Governo de MT nega dívida e diz que não vai repassar verba a hospitais filantrópicos
Quatro hospitais filantrópicos pararam de atender pelo SUS nessa segunda-feira e alegam falta de repasses. Governo diz que obrigação é das prefeituras.
O governo de Mato Grosso negou que tenha dívida com os hospitais filantrópicos que prestam atendimento pelo Sistema Único de Saúde (SUS) e alegou que o apoio financeiro às unidades deve ser dado pelas prefeituras municipais e não pelo estado. Quatro unidades filantrópicas, sendo três em Cuiabá e uma em Rondonópolis, a 218 km da capital, suspenderam o atendimento pelo SUS nessa segunda-feira (7) por falta de repasse.
Segundo a Secretaria Estadual de Saúde (SES), apesar da ajuda financeira já dada emergencialmente, o governo não possui nenhum contrato com os hospitais filantrópicos. Informou que no ano passado, quando as unidades passavam por dificuldades financeiras, o governador Pedro Taques (PSDB) autorizou um repasse emergencial aos hospitais durante três meses.
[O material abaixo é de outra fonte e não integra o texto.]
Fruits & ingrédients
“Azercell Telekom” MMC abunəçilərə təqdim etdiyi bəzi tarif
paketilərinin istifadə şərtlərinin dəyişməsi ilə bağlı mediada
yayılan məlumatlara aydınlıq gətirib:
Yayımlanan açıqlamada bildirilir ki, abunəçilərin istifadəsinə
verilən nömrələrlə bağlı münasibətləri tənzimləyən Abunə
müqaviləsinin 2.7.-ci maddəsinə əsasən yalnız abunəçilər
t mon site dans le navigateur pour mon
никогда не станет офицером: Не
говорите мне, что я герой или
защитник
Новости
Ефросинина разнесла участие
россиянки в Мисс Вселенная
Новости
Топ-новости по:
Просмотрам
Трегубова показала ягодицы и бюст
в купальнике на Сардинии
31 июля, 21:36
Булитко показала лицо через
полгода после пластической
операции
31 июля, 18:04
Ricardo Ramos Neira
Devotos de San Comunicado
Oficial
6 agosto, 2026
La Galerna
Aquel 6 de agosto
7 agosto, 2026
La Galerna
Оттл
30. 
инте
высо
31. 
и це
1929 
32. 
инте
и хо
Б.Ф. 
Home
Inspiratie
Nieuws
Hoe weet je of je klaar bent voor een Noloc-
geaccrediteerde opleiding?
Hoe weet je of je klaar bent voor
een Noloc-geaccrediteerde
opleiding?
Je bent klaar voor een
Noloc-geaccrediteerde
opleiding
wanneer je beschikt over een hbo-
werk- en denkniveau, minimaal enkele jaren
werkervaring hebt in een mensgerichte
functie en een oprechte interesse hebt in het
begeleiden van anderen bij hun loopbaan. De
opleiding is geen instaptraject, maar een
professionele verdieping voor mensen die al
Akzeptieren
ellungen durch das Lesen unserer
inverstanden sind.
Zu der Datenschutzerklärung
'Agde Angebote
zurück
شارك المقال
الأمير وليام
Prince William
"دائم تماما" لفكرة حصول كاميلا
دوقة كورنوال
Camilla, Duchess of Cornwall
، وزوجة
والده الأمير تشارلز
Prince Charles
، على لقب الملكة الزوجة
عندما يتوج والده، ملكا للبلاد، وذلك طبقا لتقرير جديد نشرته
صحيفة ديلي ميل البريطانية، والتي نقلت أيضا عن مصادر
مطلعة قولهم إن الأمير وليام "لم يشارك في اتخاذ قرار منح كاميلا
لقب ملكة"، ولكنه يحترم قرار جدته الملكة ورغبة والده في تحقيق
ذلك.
Desse modo, o estado diz ter repassado R$ 2,5 milhões em dezembro de 2016 e em janeiro e fevereiro deste ano, totalizando R$ 7,5 milhões. O dinheiro, de acordo com a SES, era para ser dividido entre a Santa Casa de Rondonópolis, a Santa Casa de Misericórdia de Cuiabá, o Hospital Santa Helena, o Hospital Geral Universitário e Hospital do Câncer.
Mas a ajuda foi pontual, conforme o governo, que alegou ter explicado a situação aos representantes das unidades, em uma reunião realizada no último dia 18. "Na reunião, foi explicado que, sem dinheiro novo, o estado não tinha condições de continuar com o auxílio financeiro, diante da crise econômica e da escassez de recursos", pontuou o governo, na nota.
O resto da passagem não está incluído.